===== DATASET RECORDS =====

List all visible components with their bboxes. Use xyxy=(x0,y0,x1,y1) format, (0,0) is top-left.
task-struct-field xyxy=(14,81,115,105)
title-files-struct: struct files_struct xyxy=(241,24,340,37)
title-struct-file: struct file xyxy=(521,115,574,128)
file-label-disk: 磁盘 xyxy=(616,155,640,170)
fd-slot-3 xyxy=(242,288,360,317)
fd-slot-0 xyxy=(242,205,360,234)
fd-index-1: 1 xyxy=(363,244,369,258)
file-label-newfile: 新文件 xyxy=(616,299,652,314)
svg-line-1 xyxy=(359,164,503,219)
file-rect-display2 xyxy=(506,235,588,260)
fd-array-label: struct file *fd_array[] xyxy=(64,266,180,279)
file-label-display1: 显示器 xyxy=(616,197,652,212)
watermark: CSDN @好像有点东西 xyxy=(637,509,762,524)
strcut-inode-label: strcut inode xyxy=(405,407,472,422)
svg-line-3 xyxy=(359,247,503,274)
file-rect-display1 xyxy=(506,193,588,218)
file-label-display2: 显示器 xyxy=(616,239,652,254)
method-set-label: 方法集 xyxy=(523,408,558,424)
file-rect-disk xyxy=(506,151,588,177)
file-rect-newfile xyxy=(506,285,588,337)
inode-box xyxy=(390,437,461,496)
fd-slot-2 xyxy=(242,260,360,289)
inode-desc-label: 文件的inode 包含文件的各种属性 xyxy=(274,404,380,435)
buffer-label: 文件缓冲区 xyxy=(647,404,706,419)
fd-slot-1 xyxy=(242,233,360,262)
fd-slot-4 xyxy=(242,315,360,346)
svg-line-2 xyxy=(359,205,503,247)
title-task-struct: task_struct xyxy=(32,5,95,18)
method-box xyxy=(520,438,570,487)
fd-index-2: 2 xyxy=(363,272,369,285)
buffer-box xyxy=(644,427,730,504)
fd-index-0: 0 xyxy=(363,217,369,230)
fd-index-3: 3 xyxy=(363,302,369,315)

=====

### WORK REQUEST
Output the lines above verbatim and in full.

### RESPONSE BOX
List all visible components with their bboxes. Use xyxy=(x0,y0,x1,y1) format, (0,0) is top-left.
task-struct-field xyxy=(14,81,115,105)
title-files-struct: struct files_struct xyxy=(241,24,340,37)
title-struct-file: struct file xyxy=(521,115,574,128)
file-label-disk: 磁盘 xyxy=(616,155,640,170)
fd-slot-3 xyxy=(242,288,360,317)
fd-slot-0 xyxy=(242,205,360,234)
fd-index-1: 1 xyxy=(363,244,369,258)
file-label-newfile: 新文件 xyxy=(616,299,652,314)
svg-line-1 xyxy=(359,164,503,219)
file-rect-display2 xyxy=(506,235,588,260)
fd-array-label: struct file *fd_array[] xyxy=(64,266,180,279)
file-label-display1: 显示器 xyxy=(616,197,652,212)
watermark: CSDN @好像有点东西 xyxy=(637,509,762,524)
strcut-inode-label: strcut inode xyxy=(405,407,472,422)
svg-line-3 xyxy=(359,247,503,274)
file-rect-display1 xyxy=(506,193,588,218)
file-label-display2: 显示器 xyxy=(616,239,652,254)
method-set-label: 方法集 xyxy=(523,408,558,424)
file-rect-disk xyxy=(506,151,588,177)
file-rect-newfile xyxy=(506,285,588,337)
inode-box xyxy=(390,437,461,496)
fd-slot-2 xyxy=(242,260,360,289)
inode-desc-label: 文件的inode 包含文件的各种属性 xyxy=(274,404,380,435)
buffer-label: 文件缓冲区 xyxy=(647,404,706,419)
fd-slot-1 xyxy=(242,233,360,262)
fd-slot-4 xyxy=(242,315,360,346)
svg-line-2 xyxy=(359,205,503,247)
title-task-struct: task_struct xyxy=(32,5,95,18)
method-box xyxy=(520,438,570,487)
fd-index-2: 2 xyxy=(363,272,369,285)
buffer-box xyxy=(644,427,730,504)
fd-index-0: 0 xyxy=(363,217,369,230)
fd-index-3: 3 xyxy=(363,302,369,315)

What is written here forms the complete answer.